O’Rourke’s book should, contra-Kristol, make the idea of regime change very controversial. It’s a well-written, important work that should productively inform foreign-policy debates going forward, particularly in the post–Iraq, post–Libya world where we can see, fully on display, the destructive power of regime change gone wrong.

Covert Regime Change also deftly informs another debate, perhaps unintentionally on O’Rourke’s part, that has raged in the foreign-policy world since the election of President Donald Trump: the post–1945, American-led liberal international order. Without completely rehashing this extensive debate, O’Rourke’s book shows that, at the very least, we can dispel this notion of it being a “liberal” order. There may have been an American-led order that was beneficial to the broader world, but there is nothing liberal about more than five-dozen attempts to covertly overthrow another country’s government.
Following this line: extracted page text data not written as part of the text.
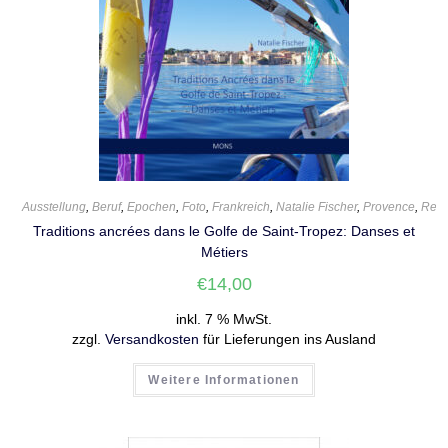
Ausstellung
,
Beruf
,
Epochen
,
Foto
,
Frankreich
,
Natalie Fischer
,
Provence
,
Reis
Traditions ancrées dans le Golfe de Saint-Tropez: Danses et
Métiers
€
14,00
inkl. 7 % MwSt.
zzgl.
Versandkosten
für Lieferungen ins Ausland
Weitere Informationen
There’s nothing liberal about making countries susceptible to civil war and mass killings, which O’Rourke shows was more likely in states targeted by the United States for covert regime change. There’s nothing liberal about promoting Nazi collaborators and other war criminals, as the United States did in Albania in the late 1940s as part of efforts to topple its Soviet-backed regime (to name just one example of the United States allying with authoritarians).

For this and many other reasons, O’Rourke’s book should be essential reading.